According to Egyptian journalist Mary Abdelmassih, writing for AINA - Assyrian International News Agency, these results have enraged many Egyptians who feel that they are left with two options, each worse than the other, namely either going back to the Mubarak regime represented by Shafik or the Islamists who will drag Egypt into being another Afghanistan or Iran. Nasserist candidate Hamdeed Sabahy, favored by a great number of youth - especially those who participated in the 25 January Revolution, came in third.
AINA reports that many Islamists, fearing Shafik if he comes to power, especially after vowing to bring back order and security within one month of his election, are blaming Copts for voting for Shafik and bringing him to second place. Copts have been accused of being "traitors" and "anti-revolutionary" for voting to bring back the old regime.
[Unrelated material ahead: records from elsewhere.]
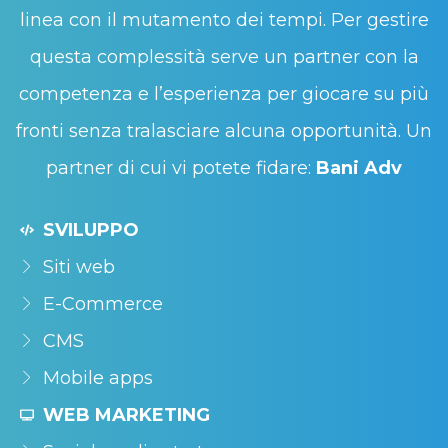
linea con il mutamento dei tempi. Per gestire
questa complessità serve un partner con la
competenza e l’esperienza per giocare su più
fronti senza tralasciare alcuna opportunità. Un
partner di cui vi potete fidare:
Bani Adv
SVILUPPO
Siti web
E-Commerce
CMS
Mobile apps
WEB MARKETING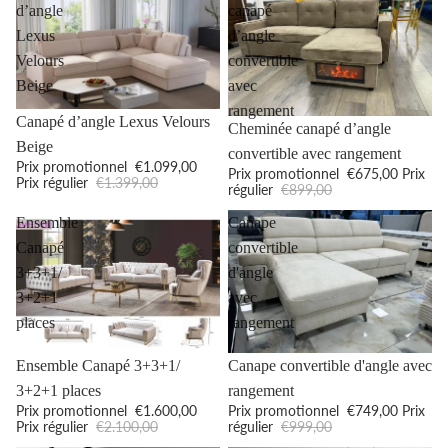
d’angle
canapé
Lexus
d’angle
Velours
convertible
Beige
avec
rangement
Promotion
Canapé d’angle Lexus Velours
Promotion
Cheminée canapé d’angle
Beige
convertible avec rangement
Prix promotionnel
€1.099,00
Prix promotionnel
€675,00
Prix
Prix régulier
€1.399,00
régulier
€899,00
Ensemble
Canape
Canapé
convertible
3+3+1/
d'angle
3+2+1
avec
places
rangement
Promotion
Promotion
Ensemble Canapé 3+3+1/
Canape convertible d'angle avec
3+2+1 places
rangement
Prix promotionnel
€1.600,00
Prix promotionnel
€749,00
Prix
Prix régulier
€2.100,00
régulier
€999,00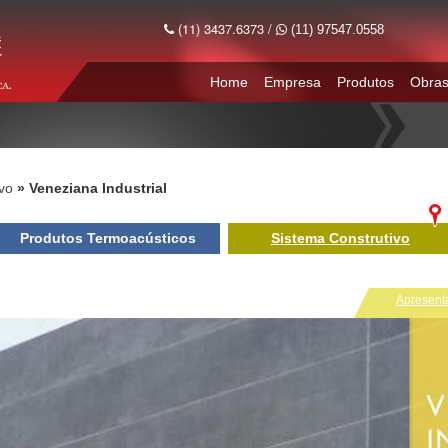
(11) 3437.6373 /
(11) 97547.0558
Home
Empresa
Produtos
Obra
vo
Veneziana Industrial
Produtos Termoacústicos
Sistema Construtivo
Apresent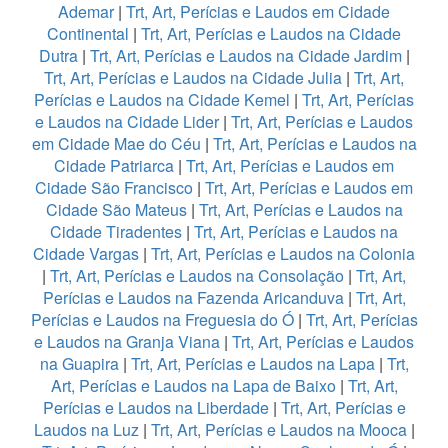
Ademar
|
Trt, Art, Perícias e Laudos em Cidade
Continental
|
Trt, Art, Perícias e Laudos na Cidade
Dutra
|
Trt, Art, Perícias e Laudos na Cidade Jardim
|
Trt, Art, Perícias e Laudos na Cidade Julia
|
Trt, Art,
Perícias e Laudos na Cidade Kemel
|
Trt, Art, Perícias
e Laudos na Cidade Lider
|
Trt, Art, Perícias e Laudos
em Cidade Mae do Céu
|
Trt, Art, Perícias e Laudos na
Cidade Patriarca
|
Trt, Art, Perícias e Laudos em
Cidade São Francisco
|
Trt, Art, Perícias e Laudos em
Cidade São Mateus
|
Trt, Art, Perícias e Laudos na
Cidade Tiradentes
|
Trt, Art, Perícias e Laudos na
Cidade Vargas
|
Trt, Art, Perícias e Laudos na Colonia
|
Trt, Art, Perícias e Laudos na Consolação
|
Trt, Art,
Perícias e Laudos na Fazenda Aricanduva
|
Trt, Art,
Perícias e Laudos na Freguesia do Ó
|
Trt, Art, Perícias
e Laudos na Granja Viana
|
Trt, Art, Perícias e Laudos
na Guapira
|
Trt, Art, Perícias e Laudos na Lapa
|
Trt,
Art, Perícias e Laudos na Lapa de Baixo
|
Trt, Art,
Perícias e Laudos na Liberdade
|
Trt, Art, Perícias e
Laudos na Luz
|
Trt, Art, Perícias e Laudos na Mooca
|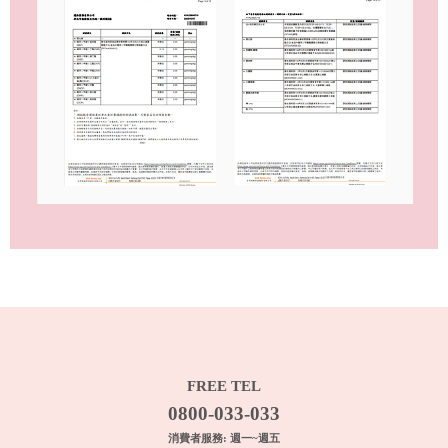
FREE TEL
0800-033-033
消費者服務: 週一~週五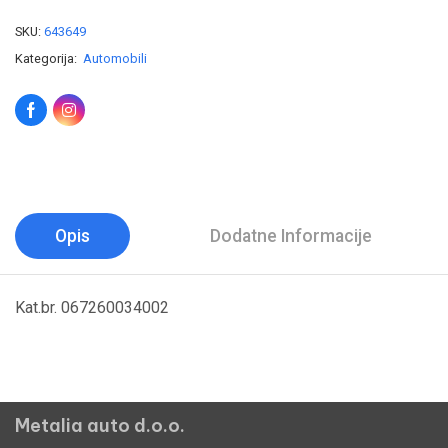
SKU:
643649
Kategorija:
Automobili
Opis
Dodatne Informacije
Kat.br. 067260034002
Metalia auto d.o.o.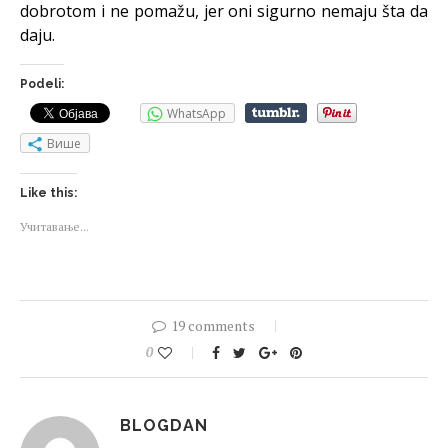
dobrotom i ne pomažu, jer oni sigurno nemaju šta da
daju.
Podeli:
WhatsApp
Више
Like this:
Учитавање...
19 comments
0
BLOGDAN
Nearly 6,000,000 Christian Copts were eligible to vote, from a total Coptic population of 18,000,000 Copts (according to the Church's data), the news agency said.
AINA says these accusations against the Copts, which started last Friday after the preliminary elections results were released, are seen by many as a real threat to Copts.
"These accusations are part of a terror and intimidation campaign to prevent them from voting again for Shafik," said Egyptian writer Saad Namnam, "or even boycotting the elections altogether, which would be the same as voting for Morsy."
AINA reports that two days ago the Islamic group Gama'a al-Islamiyya issued a statement which said that the advance of Ahmed Shafik in the elections was due to several reasons. Firstly "sectarian voting, where the Copts gave their votes to Shafik at the direction of the church, which is unfortunate."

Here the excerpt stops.